The decision to partner with Gulf Coast and Sandpiper was “easy,” Ohlsson said. Before announcing the brand publicly or engaging with any owners, the development team spent about a year figuring out ECHO’s prototype and determining what niche it would fill. “And then we brought in about 12 developers, and right at the onset, you could tell the engagement of Sandpiper and Gulf Coast and how they were so excited about the brand, how they believed in the segment, how engaged they were in the operations model [and] the prototype models.” The developers offered feedback on the prototype, and Ohlsson said the Wyndham team was “excited” to refine the product as they determined what would attract their target demographic. Ultimately, he estimates the first properties under construction are the fourth iteration of the Echo prototype. “We've taken our time and done it right.”

The New ECHO

According to Wyndham, the new-build 124-room ECHO Suites prototype requires just under two acres of land. Coming in at approximately 50,000 square-feet—nearly 74 percent of which is rentable—individual rooms average 300 square feet. The rooms consist of single- and two-queen studio suites with kitchens. Public spaces include a lobby, fitness center and 24/7 guest laundry.

An important factor for Ohlsson was the decision to make the brand all new-construction. “We felt having a brand that was built and designed for this segment—and, as a prototype, purpose-built for this segment—was something different [and] unique than a lot of other companies that have been in the space,” he said. 

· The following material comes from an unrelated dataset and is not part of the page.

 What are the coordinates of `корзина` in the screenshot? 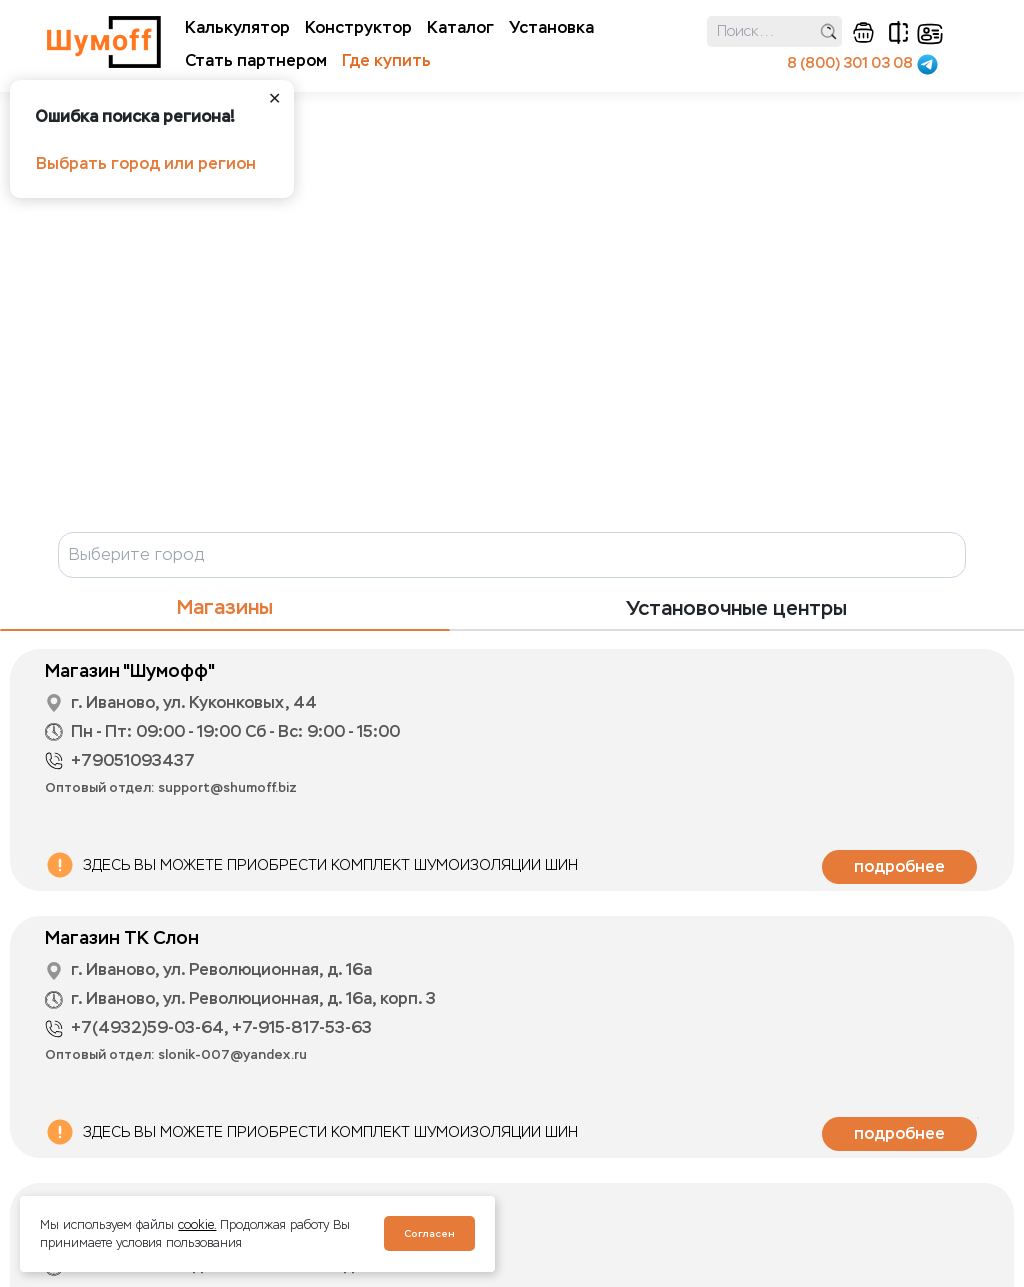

In 2021, the extended-stay segment outperformed all other chain scales with occupancy running nearly 20 points higher than all other U.S. segments combined. More recently, Q3 2022 industry data from STR shows guests checking into economy and midscale extended stay hotels at a higher rate (76 percent) than that of traditional economy and midscale hotels (62 percent).

Ohlsson sees no plateau in sight for extended-stay hotels. “As the segment becomes stronger, we think it becomes stronger in the consumer's mind of staying at purely extended-stay hotels rather than staying at transient properties for a longer period of time,” he said. “Because of that, we see a very very long runway here.”

Wyndham Hotels & Resorts has approximately 9,100 hotels open in more than 95 countries.